Provided records:
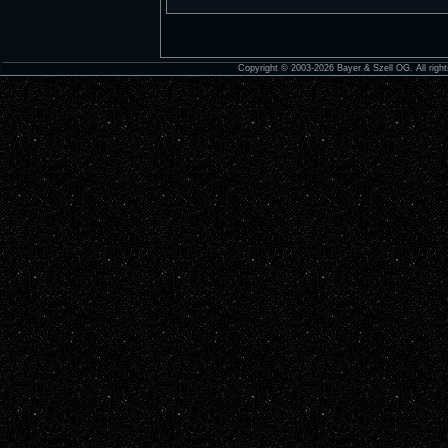
Copyright © 2003-2026 Bayer & Szell OG. All right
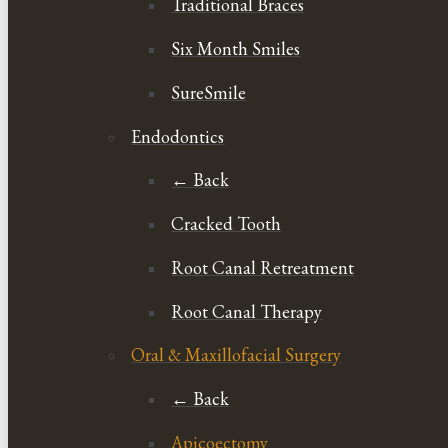
Traditional Braces
Six Month Smiles
SureSmile
Endodontics
← Back
Cracked Tooth
Root Canal Retreatment
Root Canal Therapy
Oral & Maxillofacial Surgery
← Back
Apicoectomy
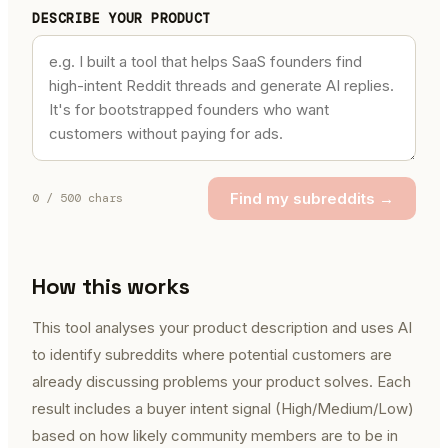
DESCRIBE YOUR PRODUCT
Find my subreddits →
0
/ 500 chars
How this works
This tool analyses your product description and uses AI
to identify subreddits where potential customers are
already discussing problems your product solves. Each
result includes a buyer intent signal (High/Medium/Low)
based on how likely community members are to be in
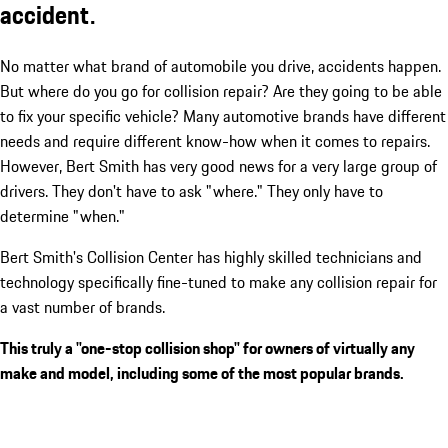
accident.
No matter what brand of automobile you drive, accidents happen.
But where do you go for collision repair? Are they going to be able
to fix your specific vehicle? Many automotive brands have different
needs and require different know-how when it comes to repairs.
However, Bert Smith has very good news for a very large group of
drivers. They don't have to ask "where." They only have to
determine "when."
Bert Smith's Collision Center has highly skilled technicians and
technology specifically fine-tuned to make any collision repair for
a vast number of brands.
This truly a "one-stop collision shop" for owners of virtually any
make and model, including some of the most popular brands.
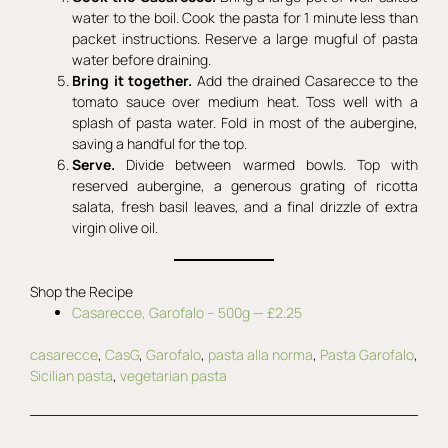
water to the boil. Cook the pasta for 1 minute less than
packet instructions. Reserve a large mugful of pasta
water before draining.
Bring it together.
Add the drained Casarecce to the
tomato sauce over medium heat. Toss well with a
splash of pasta water. Fold in most of the aubergine,
saving a handful for the top.
Serve.
Divide between warmed bowls. Top with
reserved aubergine, a generous grating of ricotta
salata, fresh basil leaves, and a final drizzle of extra
virgin olive oil.
Shop the Recipe
Casarecce, Garofalo – 500g — £2.25
casarecce
, 
CasG
, 
Garofalo
, 
pasta alla norma
, 
Pasta Garofalo
, 
Sicilian pasta
, 
vegetarian pasta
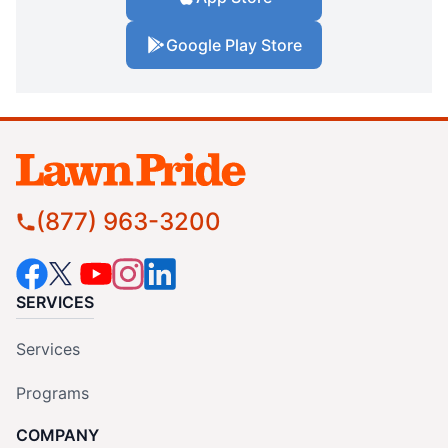
Google Play Store
(877) 963-3200
SERVICES
Services
Programs
COMPANY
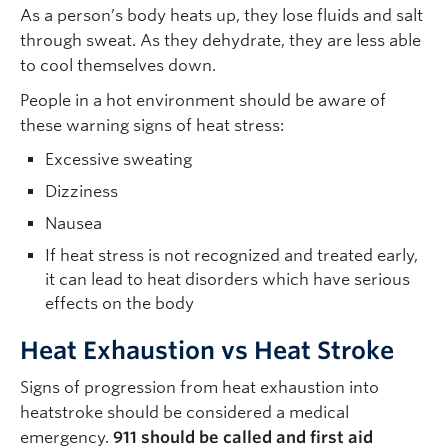
As a person’s body heats up, they lose fluids and salt
through sweat. As they dehydrate, they are less able
to cool themselves down.
People in a hot environment should be aware of
these warning signs of heat stress:
Excessive sweating
Dizziness
Nausea
If heat stress is not recognized and treated early,
it can lead to heat disorders which have serious
effects on the body
Heat Exhaustion vs Heat Stroke
Signs of progression from heat exhaustion into
heatstroke should be considered a medical
emergency.
911 should be called and first aid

Task objective:
Could you output the full set of entries exactly, skipping every picture?

Output below:
Copyright © 2003-2026 Bayer & Szell OG. All right
Traditional Braces
Six Month Smiles
SureSmile
Endodontics
← Back
Cracked Tooth
Root Canal Retreatment
Root Canal Therapy
Oral & Maxillofacial Surgery
← Back
Apicoectomy
DESCRIBE YOUR PRODUCT
Find my subreddits →
0
/ 500 chars
How this works
This tool analyses your product description and uses AI
to identify subreddits where potential customers are
already discussing problems your product solves. Each
result includes a buyer intent signal (High/Medium/Low)
based on how likely community members are to be in
accident.
No matter what brand of automobile you drive, accidents happen.
But where do you go for collision repair? Are they going to be able
to fix your specific vehicle? Many automotive brands have different
needs and require different know-how when it comes to repairs.
However, Bert Smith has very good news for a very large group of
drivers. They don't have to ask "where." They only have to
determine "when."
Bert Smith's Collision Center has highly skilled technicians and
technology specifically fine-tuned to make any collision repair for
a vast number of brands.
This truly a "one-stop collision shop" for owners of virtually any
make and model, including some of the most popular brands.
water to the boil. Cook the pasta for 1 minute less than
packet instructions. Reserve a large mugful of pasta
water before draining.
Bring it together.
Add the drained Casarecce to the
tomato sauce over medium heat. Toss well with a
splash of pasta water. Fold in most of the aubergine,
saving a handful for the top.
Serve.
Divide between warmed bowls. Top with
reserved aubergine, a generous grating of ricotta
salata, fresh basil leaves, and a final drizzle of extra
virgin olive oil.
Shop the Recipe
Casarecce, Garofalo – 500g — £2.25
casarecce
, 
CasG
, 
Garofalo
, 
pasta alla norma
, 
Pasta Garofalo
, 
Sicilian pasta
, 
vegetarian pasta
Google Play Store
(877) 963-3200
SERVICES
Services
Programs
COMPANY
As a person’s body heats up, they lose fluids and salt
through sweat. As they dehydrate, they are less able
to cool themselves down.
People in a hot environment should be aware of
these warning signs of heat stress:
Excessive sweating
Dizziness
Nausea
If heat stress is not recognized and treated early,
it can lead to heat disorders which have serious
effects on the body
Heat Exhaustion vs Heat Stroke
Signs of progression from heat exhaustion into
heatstroke should be considered a medical
emergency.
911 should be called and first aid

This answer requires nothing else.